-- Goal of the exercise --
Lines below that include "Geschenkkarte" are the answer; copy each one.

-- Excerpts from a dataset --
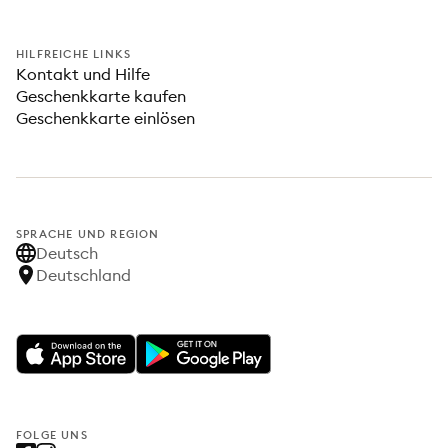
HILFREICHE LINKS
Kontakt und Hilfe
Geschenkkarte kaufen
Geschenkkarte einlösen
SPRACHE UND REGION
Deutsch
Deutschland
FOLGE UNS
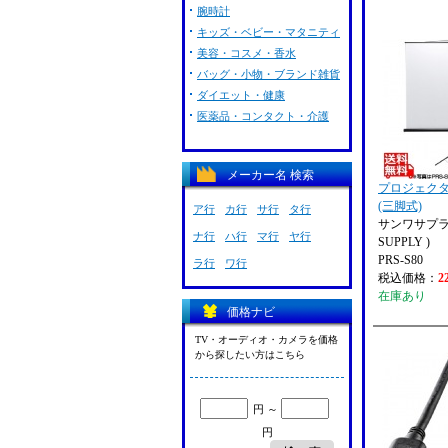
腕時計
キッズ・ベビー・マタニティ
美容・コスメ・香水
バッグ・小物・ブランド雑貨
ダイエット・健康
医薬品・コンタクト・介護
メーカー名 検索
プロジェク
(三脚式)
ア行
カ行
サ行
タ行
サンワサプライ
ナ行
ハ行
マ行
ヤ行
SUPPLY )
PRS-S80
ラ行
ワ行
税込価格：
2
在庫あり
価格ナビ
TV・オーディオ・カメラを価格
から探したい方はこちら
円 ～
円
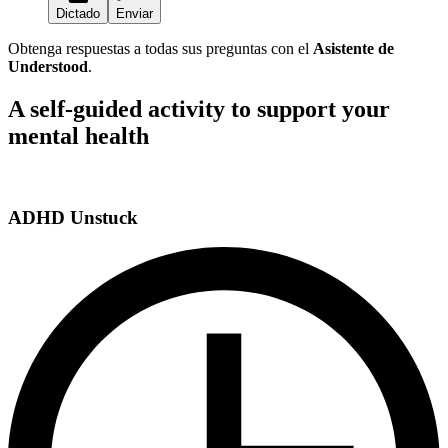
Dictado
Enviar
Obtenga respuestas a todas sus preguntas con el
Asistente de
Understood
.
A self-guided activity to support your
mental health
ADHD Unstuck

-- Exercise answer --
Geschenkkarte kaufen
Geschenkkarte einlösen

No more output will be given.